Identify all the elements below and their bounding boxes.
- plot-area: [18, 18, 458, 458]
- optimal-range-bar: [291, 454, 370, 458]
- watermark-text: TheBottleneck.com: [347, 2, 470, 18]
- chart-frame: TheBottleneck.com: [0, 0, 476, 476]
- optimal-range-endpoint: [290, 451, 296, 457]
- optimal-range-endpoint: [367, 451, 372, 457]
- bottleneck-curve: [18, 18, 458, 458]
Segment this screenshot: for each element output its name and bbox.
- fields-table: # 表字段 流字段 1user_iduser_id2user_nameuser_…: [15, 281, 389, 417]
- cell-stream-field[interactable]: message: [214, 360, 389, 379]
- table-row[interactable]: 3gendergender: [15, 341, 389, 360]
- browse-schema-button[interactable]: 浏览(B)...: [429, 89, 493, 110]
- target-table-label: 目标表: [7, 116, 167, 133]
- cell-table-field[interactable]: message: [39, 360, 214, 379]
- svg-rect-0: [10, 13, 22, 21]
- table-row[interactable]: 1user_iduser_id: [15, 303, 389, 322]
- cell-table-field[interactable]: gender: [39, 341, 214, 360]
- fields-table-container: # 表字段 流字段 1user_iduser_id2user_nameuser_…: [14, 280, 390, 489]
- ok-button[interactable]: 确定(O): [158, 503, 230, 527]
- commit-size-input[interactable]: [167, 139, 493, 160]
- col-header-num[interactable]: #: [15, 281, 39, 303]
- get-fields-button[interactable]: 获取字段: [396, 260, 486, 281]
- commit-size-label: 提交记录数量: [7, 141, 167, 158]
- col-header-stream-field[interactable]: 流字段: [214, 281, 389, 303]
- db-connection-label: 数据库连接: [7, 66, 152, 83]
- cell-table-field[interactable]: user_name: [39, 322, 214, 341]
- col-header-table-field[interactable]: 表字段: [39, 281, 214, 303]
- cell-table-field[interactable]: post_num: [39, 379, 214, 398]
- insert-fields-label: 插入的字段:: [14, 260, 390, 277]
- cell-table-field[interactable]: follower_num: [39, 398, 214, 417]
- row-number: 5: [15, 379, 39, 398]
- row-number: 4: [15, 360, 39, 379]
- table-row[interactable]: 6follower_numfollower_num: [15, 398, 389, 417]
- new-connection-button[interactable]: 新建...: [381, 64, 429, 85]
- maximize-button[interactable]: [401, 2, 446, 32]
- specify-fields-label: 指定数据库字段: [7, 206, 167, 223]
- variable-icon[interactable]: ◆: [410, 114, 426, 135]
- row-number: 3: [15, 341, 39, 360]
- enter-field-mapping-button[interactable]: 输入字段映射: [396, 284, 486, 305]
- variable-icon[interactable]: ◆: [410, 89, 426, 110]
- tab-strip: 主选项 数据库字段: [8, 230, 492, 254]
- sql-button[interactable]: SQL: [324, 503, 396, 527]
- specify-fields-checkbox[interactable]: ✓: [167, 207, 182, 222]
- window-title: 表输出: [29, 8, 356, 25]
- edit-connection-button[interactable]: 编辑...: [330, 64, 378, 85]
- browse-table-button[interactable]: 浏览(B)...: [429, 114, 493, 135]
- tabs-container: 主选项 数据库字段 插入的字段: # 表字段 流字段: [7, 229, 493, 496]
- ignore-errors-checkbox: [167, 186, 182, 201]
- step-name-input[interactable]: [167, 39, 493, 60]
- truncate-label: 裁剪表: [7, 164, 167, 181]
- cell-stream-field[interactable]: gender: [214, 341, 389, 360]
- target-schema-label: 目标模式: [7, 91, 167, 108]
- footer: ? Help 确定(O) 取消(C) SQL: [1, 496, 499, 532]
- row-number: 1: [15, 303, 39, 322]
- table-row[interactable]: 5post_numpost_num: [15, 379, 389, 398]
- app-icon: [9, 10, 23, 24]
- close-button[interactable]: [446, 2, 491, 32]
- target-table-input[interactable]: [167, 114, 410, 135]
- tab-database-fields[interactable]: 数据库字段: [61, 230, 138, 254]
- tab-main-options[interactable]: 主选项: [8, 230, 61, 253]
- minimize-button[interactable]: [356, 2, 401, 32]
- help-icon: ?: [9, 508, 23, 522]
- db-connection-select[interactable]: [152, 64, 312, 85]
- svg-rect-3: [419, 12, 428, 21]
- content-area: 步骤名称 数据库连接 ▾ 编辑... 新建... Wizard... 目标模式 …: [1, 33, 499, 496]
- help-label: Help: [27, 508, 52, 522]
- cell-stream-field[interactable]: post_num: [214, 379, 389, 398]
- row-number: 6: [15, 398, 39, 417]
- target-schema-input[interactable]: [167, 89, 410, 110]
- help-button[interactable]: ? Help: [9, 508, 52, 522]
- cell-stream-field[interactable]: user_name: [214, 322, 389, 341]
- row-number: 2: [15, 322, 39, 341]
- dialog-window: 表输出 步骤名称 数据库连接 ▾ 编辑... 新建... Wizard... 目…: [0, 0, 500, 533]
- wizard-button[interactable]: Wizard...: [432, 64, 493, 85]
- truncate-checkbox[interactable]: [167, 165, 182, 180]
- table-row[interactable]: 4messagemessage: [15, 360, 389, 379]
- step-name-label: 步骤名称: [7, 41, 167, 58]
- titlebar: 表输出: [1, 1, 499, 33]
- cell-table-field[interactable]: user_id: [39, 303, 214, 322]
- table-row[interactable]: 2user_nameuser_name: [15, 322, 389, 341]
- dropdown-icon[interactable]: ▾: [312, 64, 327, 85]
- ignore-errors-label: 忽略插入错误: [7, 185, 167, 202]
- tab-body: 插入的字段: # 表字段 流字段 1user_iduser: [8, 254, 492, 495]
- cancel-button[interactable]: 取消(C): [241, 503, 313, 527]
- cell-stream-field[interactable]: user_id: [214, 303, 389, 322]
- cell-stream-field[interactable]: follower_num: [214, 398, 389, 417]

§

The task - Filter this listing and copy only the lines holding the word "target".

Exercise output -
- target-table-label: 目标表: [7, 116, 167, 133]
- target-schema-label: 目标模式: [7, 91, 167, 108]
- target-table-input[interactable]: [167, 114, 410, 135]
- target-schema-input[interactable]: [167, 89, 410, 110]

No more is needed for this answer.